History

United States
- Laid down: 1920
- Acquired: 15 July 1942
- In service: 5 August 1942
- Out of service: 1 April 1943
- Stricken: 18 July 1944
- Fate: Returned to owner

General characteristics
- Displacement: 126 tons
- Length: 109 ft (33 m)
- Beam: 23 ft 6 in (7.16 m)
- Draught: 14 ft 4 in (4.37 m)

= USS Ramona =

United States Navy vessel

USS Ramona (IX-76), an unclassified miscellaneous vessel, was the only ship of the United States Navy to be named for a title character in a novel (Ramona by Helen Hunt Jackson). A steel-hulled schooner, her keel was laid down in 1920 by the Herreshoff Manufacturing Company, in Newport, Rhode Island. She was acquired by the Navy under bareboat charter from S. M. Spalding of Los Angeles, California, on 15 July 1942 and was placed in service 5 August 1942.
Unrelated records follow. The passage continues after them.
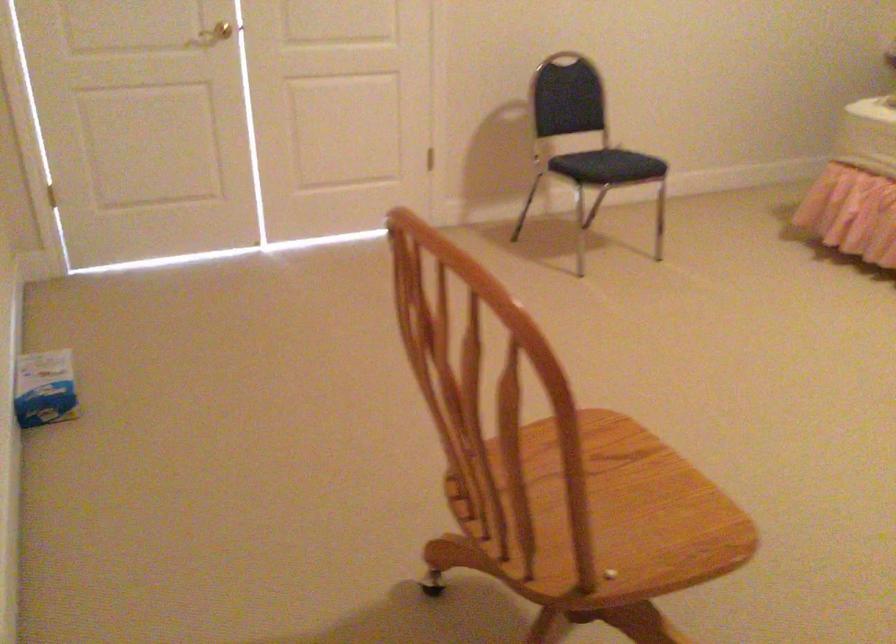 Find where to lift the small cardboard box. Please return your answer as a coordinate pair (x, y).

(45, 388) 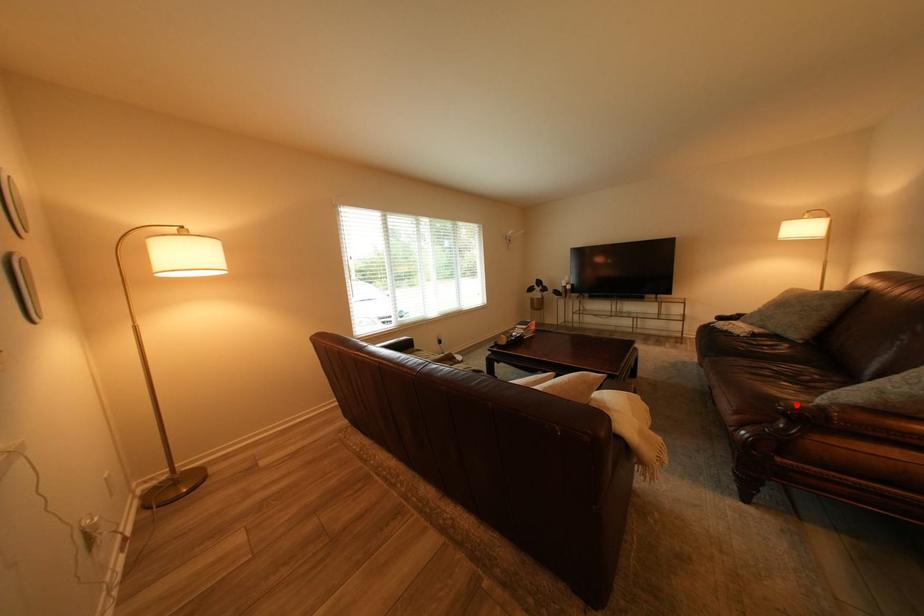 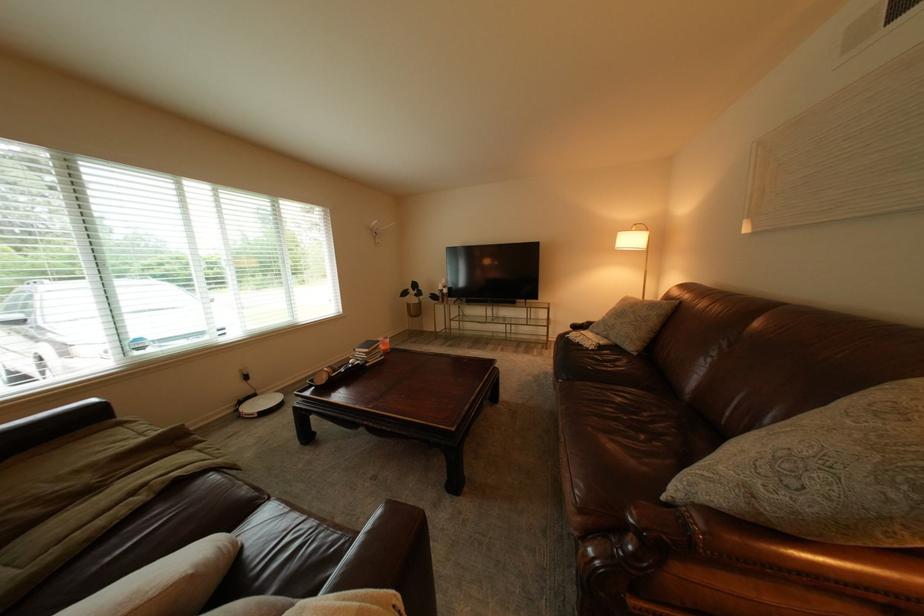 The point at the highlighted location is marked in the first image. Where is the corresponding point in the second image?

(648, 513) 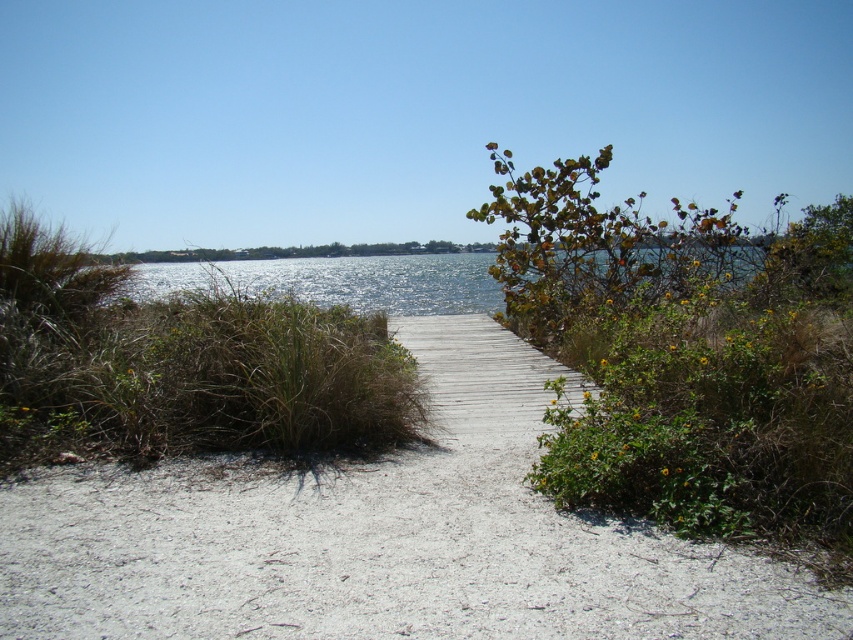 Who is taller, white sandy path at center or green grass at center?

green grass at center is taller.

Is white sandy path at center below green grass at center?

Correct, white sandy path at center is located below green grass at center.

The width and height of the screenshot is (853, 640). What do you see at coordinates (381, 538) in the screenshot? I see `white sandy path at center` at bounding box center [381, 538].

Find the location of a particular element. Image resolution: width=853 pixels, height=640 pixels. white sandy path at center is located at coordinates (381, 538).

From the picture: Between white sandy path at center and glistening blue water at center, which one appears on the right side from the viewer's perspective?

From the viewer's perspective, white sandy path at center appears more on the right side.

Is white sandy path at center closer to the viewer compared to glistening blue water at center?

Yes, it is in front of glistening blue water at center.

Describe the element at coordinates (381, 538) in the screenshot. The image size is (853, 640). I see `white sandy path at center` at that location.

Locate an element on the screen. Image resolution: width=853 pixels, height=640 pixels. white sandy path at center is located at coordinates (381, 538).

Can you confirm if green leafy bush at upper right is smaller than glistening blue water at center?

Incorrect, green leafy bush at upper right is not smaller in size than glistening blue water at center.

Find the location of `green leafy bush at upper right`. green leafy bush at upper right is located at coordinates (688, 356).

You are a GUI agent. You are given a task and a screenshot of the screen. Output one action in this format:
    pyautogui.click(x=<x>, y=<y>)
    Task: Click on the green leafy bush at upper right
    The width and height of the screenshot is (853, 640).
    Given the screenshot: What is the action you would take?
    pyautogui.click(x=688, y=356) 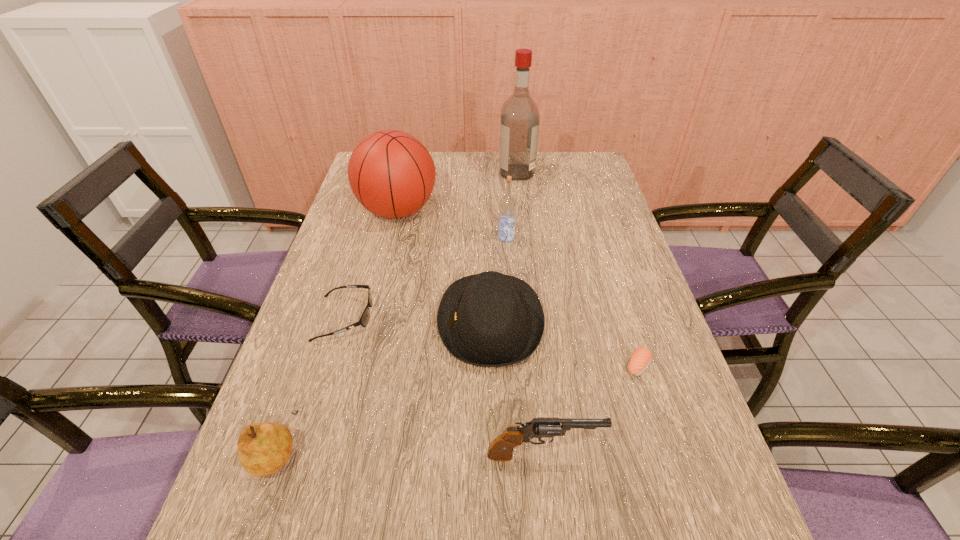 Identify the location of the tallest object. Image resolution: width=960 pixels, height=540 pixels. (519, 124).

Find the location of a particular element. This screenshot has width=960, height=540. liquor is located at coordinates (519, 124).

Where is `the seventh shortest object`? The width and height of the screenshot is (960, 540). the seventh shortest object is located at coordinates (391, 173).

Find the location of a particular element. This screenshot has width=960, height=540. the sixth shortest object is located at coordinates (507, 204).

You are a GUI agent. You are given a task and a screenshot of the screen. Output one action in this format:
    pyautogui.click(x=<x>, y=<y>)
    Task: Click on the gun
    This screenshot has height=540, width=960.
    Given the screenshot: What is the action you would take?
    pyautogui.click(x=501, y=448)

Image resolution: width=960 pixels, height=540 pixels. Identify the location of fedora. (490, 319).

Locate an element on the screen. The width and height of the screenshot is (960, 540). pear is located at coordinates (263, 448).

Image resolution: width=960 pixels, height=540 pixels. I want to click on sunglasses, so click(364, 319).

What are the coordinates of `the shortest object` in the screenshot? It's located at (641, 358).

This screenshot has width=960, height=540. Identify the location of the rightmost object. (641, 358).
Originally assigned to the 11th Naval District, Ramona was transferred to the Western Sea Frontier on 31 August 1942. Homeported at San Diego, California, during her eight months in service, she patrolled off the California coast until placed out of service 1 April 1943. Her name was struck from the Naval Vessel Register on 18 July 1944 and she was returned to her owner on 5 August 1944.